Well, Georg is bent out of shape about it. He thinks I'm obsessed with him or something. Don't worry, Georg. Male Eurosocialists are the furthest thing from my type.

I inadvertently confused Georg's blog with that of one of his comrades who attended WIPO with him, Karstens Gerloff. I've already linked you to all the pictures of Georg that you could possibly want, but here's a great picture of Karstens.

gerloff pirate.jpg

"Oh, we at the FSFE do so believe in intellectual property! Yes we do! And we don't make light of piracy--not at all!"

So, sorry guys, about getting your two anti-IP, Eurosocialist blogs mixed up. All you young Eurosocialists look the same to me anyway.

The other funny thing about Georg is that he is just convinced that IPI is simply a front group sponsored by corporations, rather than a genuinely concerned NGO that believes that intellectual property is a critical driver of economic growth, and that one of the best ways for poor countries to develop their economies and give their citizens opportunity is to protect their property, including their intellectual property.

Georg and his comrades at FSFE, on the contrary, think the way for people in developing countries to build wealth is to write software code and then let anyone have it who wants it, so long as THEY promise to give it away to anyone ELSE who wants it. Yeah, we'll see how much wealth THAT _____ model builds (I was going to call it a business model, but it's NOT a business model, is it?).

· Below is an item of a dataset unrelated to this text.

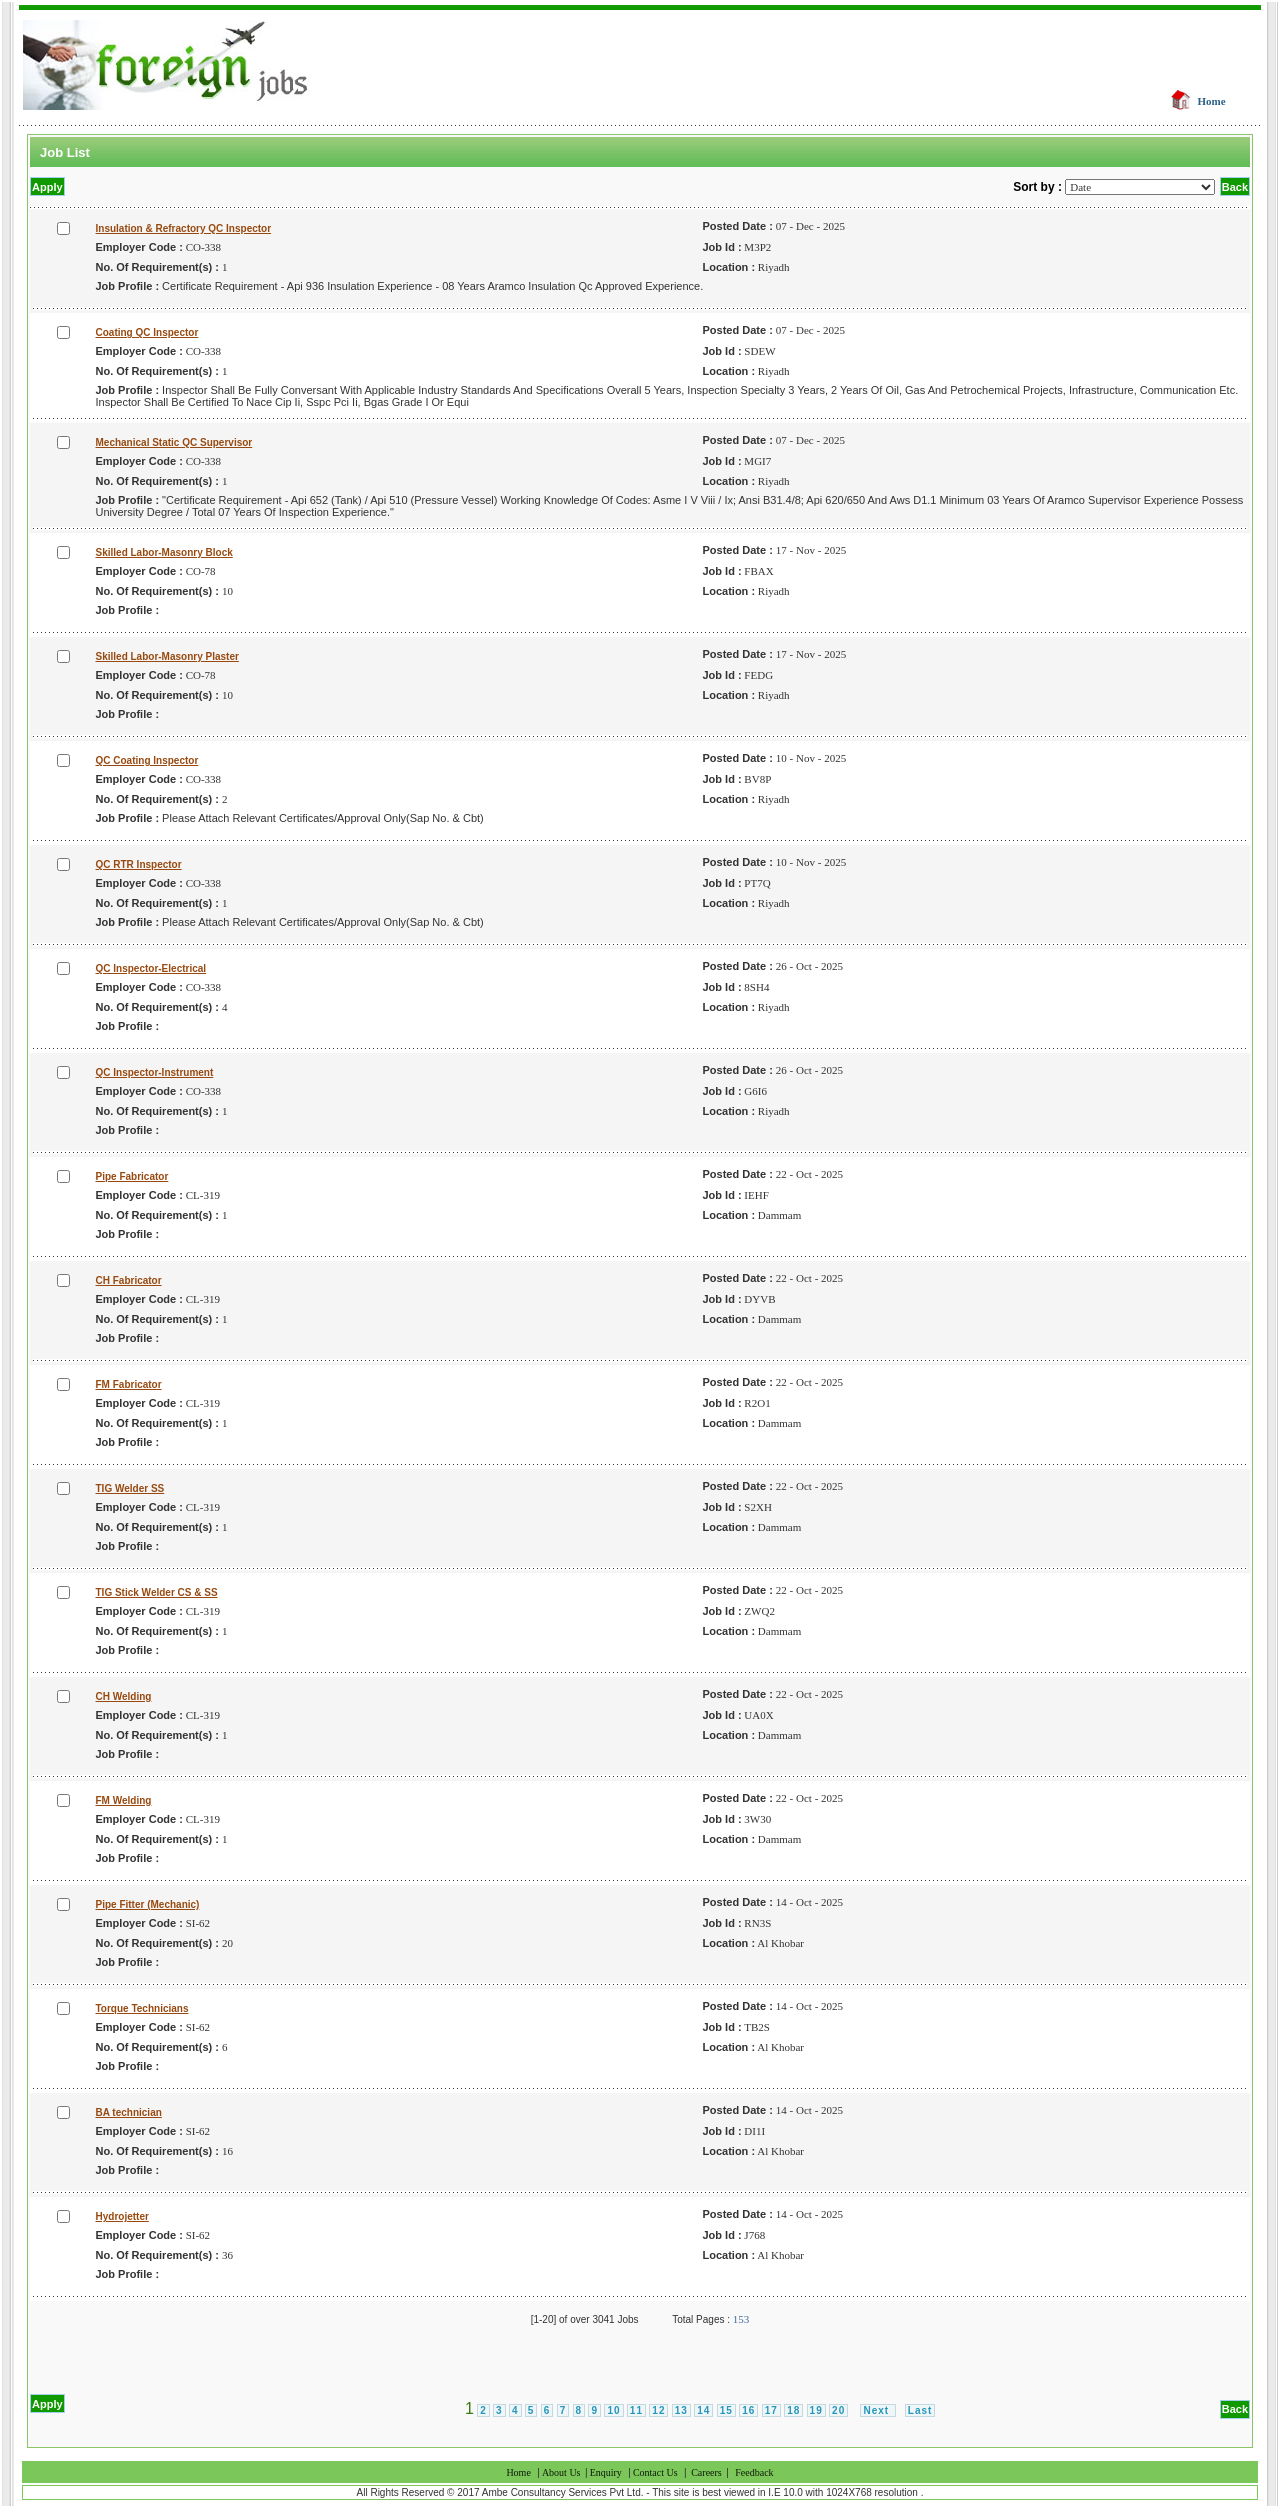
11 (636, 2410)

The people who are primarily making money on the Free Software model are people selling services, not people writing code. There's room for that at the domestic level in an already-developed economy. But how much globally-advantageous business potential is there in developing countries selling services? How are services going to become any country's comparative advantage?

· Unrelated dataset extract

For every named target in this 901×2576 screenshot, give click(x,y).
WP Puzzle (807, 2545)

If the Kenyan software industry goes open source or free software, how are they going to be able to use their free software expertise to create trade with other countries? Answer: They can't. IT consultants and providers in Kenya will be able to make wide profit margins by taking advantage of the naive and misguided labor of idealistic open source coders (just as they do in the U.S.), but Kenya will have nothing of global value to trade, export, etc.

Finally, I must comment on Georg's assertion that IPI is sponsored by large U.S. corporations, despite the fact that he cannot possibly document that fact, because IPI protects the privacy of our supporters and thus doesn't release information on them. Georg, you can ASSUME it, and you can ASSERT it, but you cannot KNOW it or DOCUMENT it, because you just flat don't have access to the information.